▶ **WHAT IS NEEDED**
For the listing below, show each line that includes the string "CAGR".

▶ **ENTRIES SHOWN**
* * *

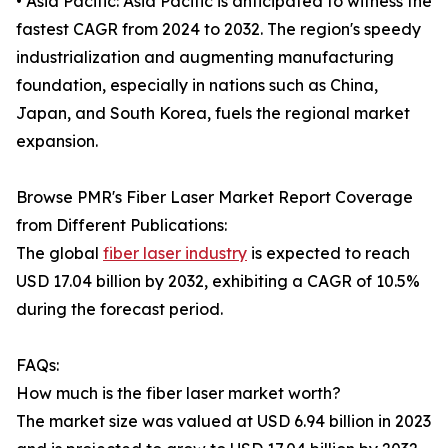
• Asia Pacific: Asia Pacific is anticipated to witness the
fastest CAGR from 2024 to 2032. The region's speedy
industrialization and augmenting manufacturing
foundation, especially in nations such as China,
Japan, and South Korea, fuels the regional market
expansion.
Browse PMR's Fiber Laser Market Report Coverage
from Different Publications:
The global
fiber laser industry
is expected to reach
USD 17.04 billion by 2032, exhibiting a CAGR of 10.5%
during the forecast period.
FAQs:
How much is the fiber laser market worth?
The market size was valued at USD 6.94 billion in 2023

* * *

▶ **SOLUTION TO THIS EXERCISE**
fastest CAGR from 2024 to 2032. The region's speedy
USD 17.04 billion by 2032, exhibiting a CAGR of 10.5%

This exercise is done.